Extending the economic operating life of aging steam plants remains a priority at many utilities, given the challenge of obtaining permits for new generation and the lower cost of life-extension projects. More than half of U.S. coal-fired plants are over 30 years of age, and 10% are more than 50 years old. These veterans still have a lot of fight left in them, given an overhaul or two. But such work can uncover unexpected ailments, as operators at the aging Cromby Generating Station (Figure 1) learned.
Exelon’s Cromby Generating Station, located in Phoenixville, Penn., consists of two units: Unit 1 is a coal-fired 144-MW plant; Unit 2 is a 202-MW unit that burns gas or No. 6 fuel oil, depending on market conditions. Unit 1 has accumulated more than 330,000 fired hours since it began commercial service in 1954. Unit 2, commissioned in 1955, remains a favorite dispatch unit in the Exelon fleet and dispels the myth that “it’s the miles and not the age” that determine when a unit should be retired.
Rotor transplant
Unit 2, the focus of this case study, is a conventional steam plant with a three-casing, single-driveline steam turbine (one HP, one IPâsingle-flow LP [IP-SFLP], and one double-flow LP [DFLP]) originally built by Westinghouse (Figure 2). Mitsubishi Power Systems Inc. (MPS) was awarded a contract to retrofit and upgrade the steam turbine to extend its service life. Generating 4% more power with the more-efficient turbine was a welcome side benefit of the project.

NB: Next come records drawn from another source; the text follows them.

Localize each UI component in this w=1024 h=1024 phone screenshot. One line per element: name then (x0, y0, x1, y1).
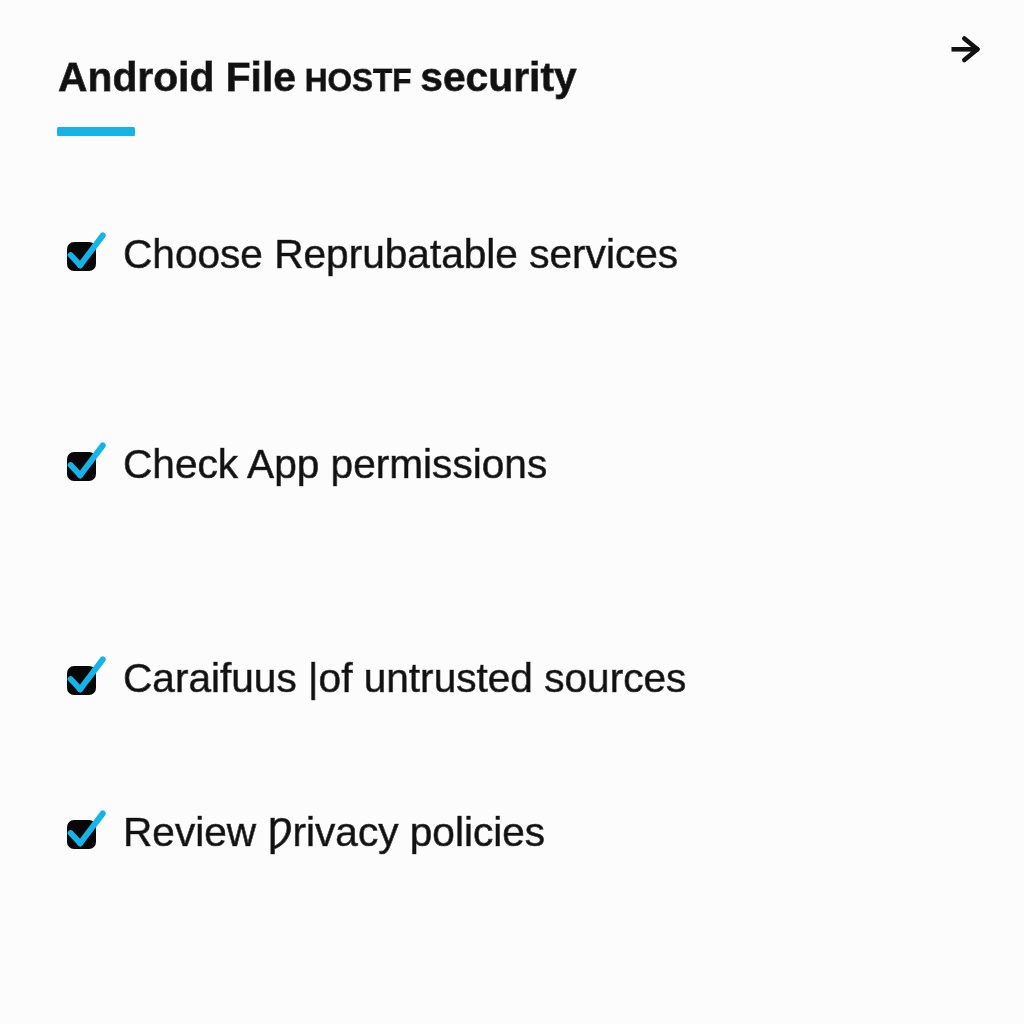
button[interactable]: Check App permissions (52, 433, 752, 499)
staticText: Check App permissions (123, 441, 548, 486)
staticText: Choose Reprubatable services (123, 231, 679, 276)
staticText: Android File HOSTF security (58, 54, 577, 100)
staticText: Check App permissions (123, 441, 548, 486)
staticText: Android File HOSTF security (58, 54, 577, 100)
staticText: Review Ƿrivacy policies (123, 809, 546, 854)
staticText: Review Ƿrivacy policies (123, 809, 546, 854)
staticText: Caraifuus |of untrusted sources (123, 655, 687, 700)
staticText: Caraifuus |of untrusted sources (123, 655, 687, 700)
button[interactable]: Next (935, 18, 993, 76)
button[interactable]: Caraifuus |of untrusted sources (52, 647, 752, 713)
staticText: Choose Reprubatable services (123, 231, 679, 276)
button[interactable]: Review Ƿrivacy policies (52, 801, 752, 867)
button[interactable]: Choose Reprubatable services (52, 223, 752, 289)
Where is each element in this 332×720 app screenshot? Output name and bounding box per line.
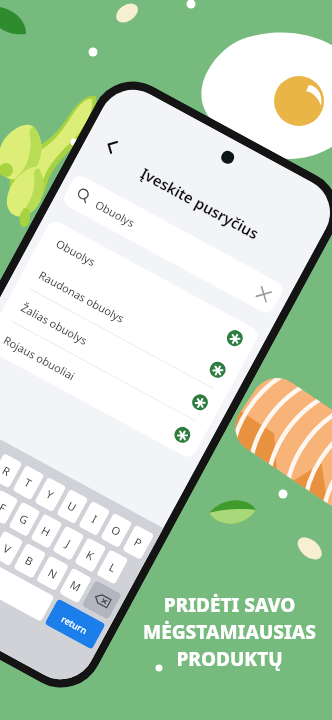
staticText: H [39,522,54,540]
staticText: R [0,462,13,479]
button[interactable]: Clear [247,277,280,310]
button[interactable]: E [0,441,1,476]
button[interactable] [0,534,55,622]
staticText: J [64,536,74,551]
staticText: B [23,552,37,569]
staticText: return [60,612,90,636]
button[interactable]: V [0,530,24,566]
button[interactable]: Add [189,392,211,413]
staticText: Obuolys [54,236,98,269]
button[interactable]: T [12,465,44,500]
staticText: I [89,511,100,526]
button[interactable]: G [8,501,41,537]
staticText: F [0,500,9,516]
button[interactable]: Back [95,130,128,162]
button[interactable]: R [0,453,22,488]
button[interactable]: O [100,513,132,548]
button[interactable]: Add [224,327,246,349]
staticText: Įveskite pusryčius [137,163,263,244]
staticText: K [84,547,97,563]
staticText: L [106,559,119,575]
button[interactable]: Žalias obuolys [0,282,226,429]
staticText: Žalias obuolys [19,300,91,348]
staticText: V [1,540,14,557]
button[interactable]: Raudonas obuolys [17,250,244,396]
button[interactable]: L [96,549,128,585]
button[interactable]: M [59,568,92,604]
button[interactable]: Backspace [82,580,122,620]
button[interactable]: P [122,524,154,560]
staticText: Raudonas obuolys [36,267,127,326]
button[interactable]: K [74,537,106,573]
button[interactable]: H [30,513,63,549]
staticText: Rojaus obuoliai [1,332,78,383]
staticText: T [22,474,35,491]
staticText: O [109,522,124,539]
staticText: M [68,577,83,595]
button[interactable]: Obuolys [60,173,286,316]
button[interactable]: I [78,501,110,536]
button[interactable]: C [0,518,1,554]
button[interactable]: Y [34,477,66,512]
button[interactable]: Obuolys [35,218,261,364]
button[interactable]: B [13,543,46,579]
staticText: Obuolys [93,197,138,230]
button[interactable]: F [0,490,19,525]
button[interactable]: Add [207,359,228,381]
staticText: Y [44,486,57,503]
button[interactable]: Add [172,424,193,446]
staticText: N [46,565,61,582]
button[interactable]: Rojaus obuoliai [0,315,208,460]
button[interactable]: return [44,598,106,650]
staticText: PRIDĖTI SAVO MĖGSTAMIAUSIAS PRODUKTŲ [143,592,316,672]
staticText: G [17,510,32,528]
button[interactable]: J [52,525,84,561]
button[interactable]: N [36,555,69,591]
button[interactable]: U [56,489,88,524]
staticText: P [132,534,145,550]
staticText: U [65,498,80,515]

Figure 2 also illustrates the unit’s rotor bearing arrangement. In this configuration, bearing No. 4, between the IP-SFLP and the DFLP (bearing No. 5), is shared by the two cylinders. Figure 3 compares cross sections of the old and replacement HP steam turbines.
The retrofit project replaced the HP rotor and diaphragms but reused the existing outer casing. The original Curtis control stages were replaced with a single, higher-efficiency Rateau stage, and the reaction blades were redesigned with the latest 3-D design tools. The HP turbine’s inner casing, blade, and dummy rings were replaced; the HP rotor bearings were rebabbitted; and thermocouples for bearing metal temperature were installed. Farther down the driveline, one row of LP L-0 blades and three rows of LP L-1 blades were replaced. The addition of orthogonal vibration measurement instrumentation completed the scope of work. Plant engineers showed excellent foresight in adding this new vibration instrumentation—as you’ll appreciate in a moment.
The upgrades were completed without incident, and the unit was started on November 17, 2003, for testing. Loading of the unit and overspeed tests were also performed without any major problems. However, vibration instability, or oil whirl vibration, in the HP bearings at low-load operating conditions was soon observed. In the following days, several field balancing runs were performed to reduce the vibration levels of bearings 3, 4, and 5. On November 20, after sustaining low-load operation for several minutes, a rather sudden synchronous vibration increase was recorded in bearing 2 (and in bearing 1 to a lesser extent) that prompted a trip of the unit.
During the coast-down, a sudden subsynchronous vibration spike was recorded at approximately 3,500 rpm with a filtered 0.5X value in excess of 15 mils (with direct readings of almost 20 mils).